Data records:
----

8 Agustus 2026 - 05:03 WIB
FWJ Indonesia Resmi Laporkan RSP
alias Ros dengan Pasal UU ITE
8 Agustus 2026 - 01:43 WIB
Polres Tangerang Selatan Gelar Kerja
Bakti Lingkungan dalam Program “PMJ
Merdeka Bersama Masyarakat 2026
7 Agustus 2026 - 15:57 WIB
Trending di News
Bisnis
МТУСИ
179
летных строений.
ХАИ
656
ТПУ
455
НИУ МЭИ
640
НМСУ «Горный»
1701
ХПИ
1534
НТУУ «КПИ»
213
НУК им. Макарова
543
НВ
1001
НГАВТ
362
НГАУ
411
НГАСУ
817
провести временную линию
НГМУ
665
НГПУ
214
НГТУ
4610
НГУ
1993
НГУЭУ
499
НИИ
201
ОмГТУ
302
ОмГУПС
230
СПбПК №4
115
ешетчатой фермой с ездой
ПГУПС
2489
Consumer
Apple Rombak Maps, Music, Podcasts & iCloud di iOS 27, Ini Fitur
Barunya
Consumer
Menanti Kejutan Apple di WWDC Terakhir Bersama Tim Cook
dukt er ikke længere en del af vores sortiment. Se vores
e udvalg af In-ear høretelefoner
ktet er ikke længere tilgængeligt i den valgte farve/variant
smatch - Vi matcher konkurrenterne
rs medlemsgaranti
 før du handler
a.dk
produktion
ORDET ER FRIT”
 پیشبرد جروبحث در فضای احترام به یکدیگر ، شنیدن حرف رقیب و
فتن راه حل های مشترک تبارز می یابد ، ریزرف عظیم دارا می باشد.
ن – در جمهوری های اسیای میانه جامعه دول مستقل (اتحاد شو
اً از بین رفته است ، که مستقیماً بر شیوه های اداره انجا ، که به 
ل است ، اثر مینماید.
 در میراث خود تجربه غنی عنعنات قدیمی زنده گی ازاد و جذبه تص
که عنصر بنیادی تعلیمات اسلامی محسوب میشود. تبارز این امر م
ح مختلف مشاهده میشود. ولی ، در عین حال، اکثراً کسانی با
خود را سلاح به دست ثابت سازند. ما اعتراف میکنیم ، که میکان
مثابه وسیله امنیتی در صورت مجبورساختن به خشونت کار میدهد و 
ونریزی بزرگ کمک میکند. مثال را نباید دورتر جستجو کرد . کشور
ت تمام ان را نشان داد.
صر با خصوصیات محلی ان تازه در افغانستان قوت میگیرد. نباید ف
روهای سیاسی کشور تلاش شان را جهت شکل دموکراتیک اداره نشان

----

EXERCISE DESCRIPTION:
An identical copy of the entries above is the expected result.

COMPLETED TASK:
8 Agustus 2026 - 05:03 WIB
FWJ Indonesia Resmi Laporkan RSP
alias Ros dengan Pasal UU ITE
8 Agustus 2026 - 01:43 WIB
Polres Tangerang Selatan Gelar Kerja
Bakti Lingkungan dalam Program “PMJ
Merdeka Bersama Masyarakat 2026
7 Agustus 2026 - 15:57 WIB
Trending di News
Bisnis
МТУСИ
179
летных строений.
ХАИ
656
ТПУ
455
НИУ МЭИ
640
НМСУ «Горный»
1701
ХПИ
1534
НТУУ «КПИ»
213
НУК им. Макарова
543
НВ
1001
НГАВТ
362
НГАУ
411
НГАСУ
817
провести временную линию
НГМУ
665
НГПУ
214
НГТУ
4610
НГУ
1993
НГУЭУ
499
НИИ
201
ОмГТУ
302
ОмГУПС
230
СПбПК №4
115
ешетчатой фермой с ездой
ПГУПС
2489
Consumer
Apple Rombak Maps, Music, Podcasts & iCloud di iOS 27, Ini Fitur
Barunya
Consumer
Menanti Kejutan Apple di WWDC Terakhir Bersama Tim Cook
dukt er ikke længere en del af vores sortiment. Se vores
e udvalg af In-ear høretelefoner
ktet er ikke længere tilgængeligt i den valgte farve/variant
smatch - Vi matcher konkurrenterne
rs medlemsgaranti
 før du handler
a.dk
produktion
ORDET ER FRIT”
 پیشبرد جروبحث در فضای احترام به یکدیگر ، شنیدن حرف رقیب و
فتن راه حل های مشترک تبارز می یابد ، ریزرف عظیم دارا می باشد.
ن – در جمهوری های اسیای میانه جامعه دول مستقل (اتحاد شو
اً از بین رفته است ، که مستقیماً بر شیوه های اداره انجا ، که به 
ل است ، اثر مینماید.
 در میراث خود تجربه غنی عنعنات قدیمی زنده گی ازاد و جذبه تص
که عنصر بنیادی تعلیمات اسلامی محسوب میشود. تبارز این امر م
ح مختلف مشاهده میشود. ولی ، در عین حال، اکثراً کسانی با
خود را سلاح به دست ثابت سازند. ما اعتراف میکنیم ، که میکان
مثابه وسیله امنیتی در صورت مجبورساختن به خشونت کار میدهد و 
ونریزی بزرگ کمک میکند. مثال را نباید دورتر جستجو کرد . کشور
ت تمام ان را نشان داد.
صر با خصوصیات محلی ان تازه در افغانستان قوت میگیرد. نباید ف
روهای سیاسی کشور تلاش شان را جهت شکل دموکراتیک اداره نشان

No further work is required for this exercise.